A mudança de comportamento, do sono e do humor também influencia nas questões fisiológicas, mudando padrão alimentar e desregulando todo o organismo desses jovens. Outro impacto mencionado por Nery pode ser observado diretamente no cérebro. Segundo ele, na medida que se usa excessivamente o celular, principalmente redes sociais, ou games, há uma mudança no padrão do cérebro.

“A gente vê no eletroencefalograma, na região frontal, um excesso de ondas lentas. E isso vai trazer prejuízo de foco, prejuízo de atenção, vai aumentar o padrão de ansiedade e a gente vê muito que dependendo do tipo de mídia o padrão neural muda também”, diz Nery.

Dependendo do tipo de mídia mais usada pelo jovem no celular, é possível observar diferentes mudanças no padrão cerebral. Ele exemplifica citando que quem usa mais redes sociais, como o TikTok, que não tem tanto processamento de informações, sofre alterações na região frontal e meio da cabeça. Quando é observado o uso excessivo de games, além do prejuízo frontal, também ocorre o dano temporal.

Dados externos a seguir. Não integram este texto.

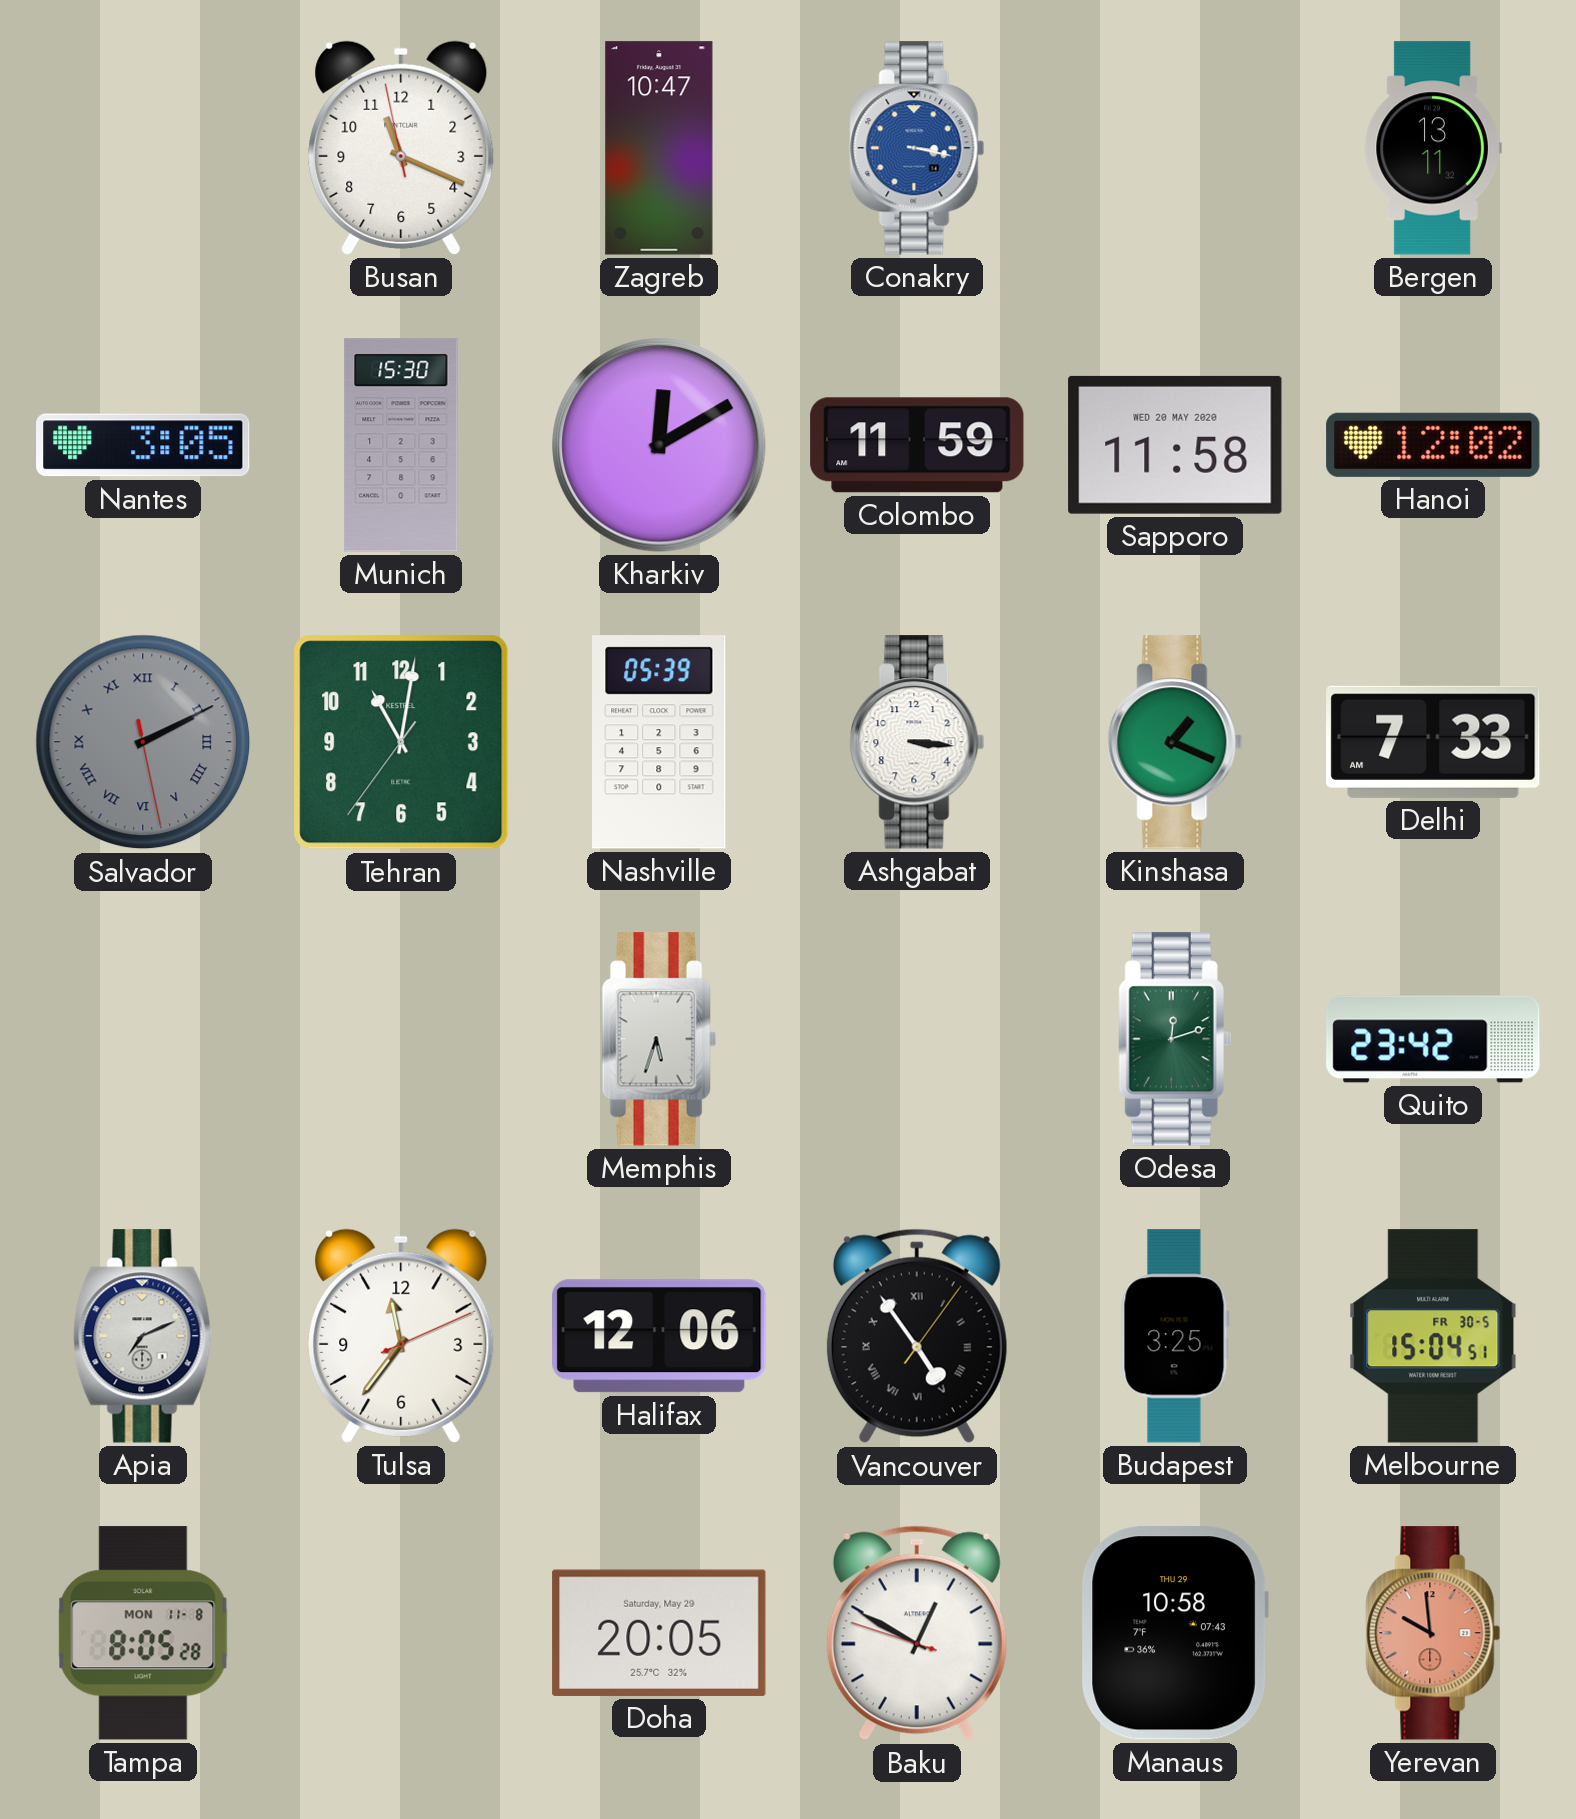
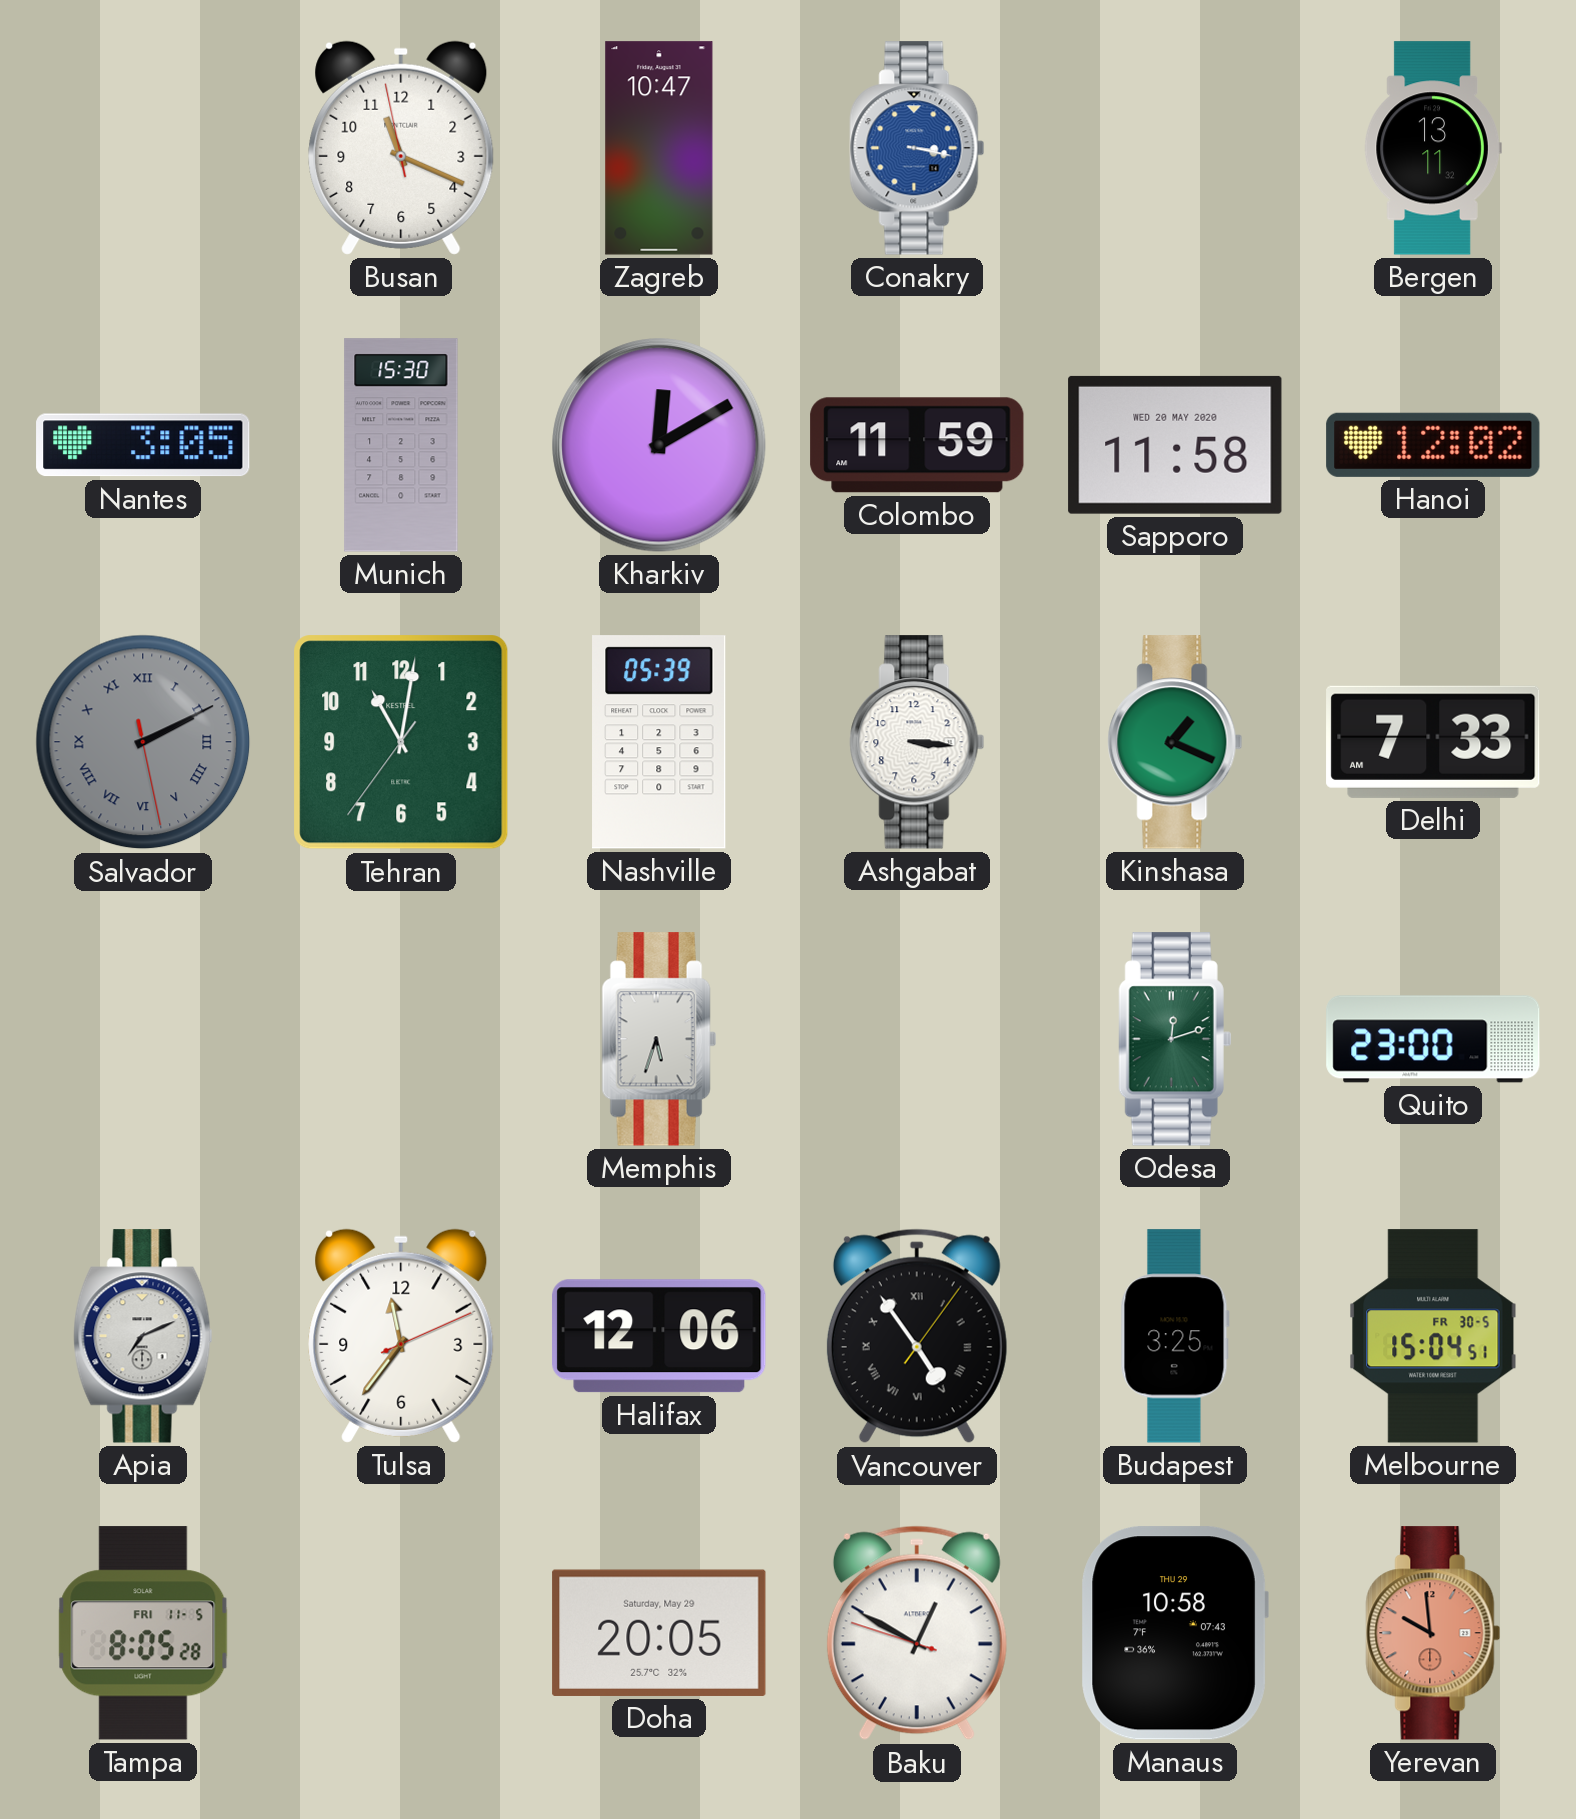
Quito: 23:42 -> 23:00
Tampa date: MON 11-8 -> FRI 11-5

Para os pais que já observam a dependência dos filhos com relação às telas, o psicopedagogo aconselha a busca por ajuda de um especialista. “Muitas vezes esse jovem está num nível de dependência tão grande, que se eu tiro o acesso dele às telas, corre o risco dele fazer automutilação, ou entrar num processo depressivo muito grande”, alerta o profissional.

A recomendação é pelo uso regulado das telas, com redução gradativa, substituindo o tempo em celular por outras atividades e interações sociais, como uma rotina com horários para atividades que sejam prazerosas e atrativas, como jogar bola, pedalar, jogos ou leitura. “O fundamental é o equilíbrio, não dá pra ter uma receita de bolo para todas as famílias pois cada uma tem uma dinâmica, cada escola tem uma dinâmica. O ideal, então, é aquilo que não atrapalha”, conclui.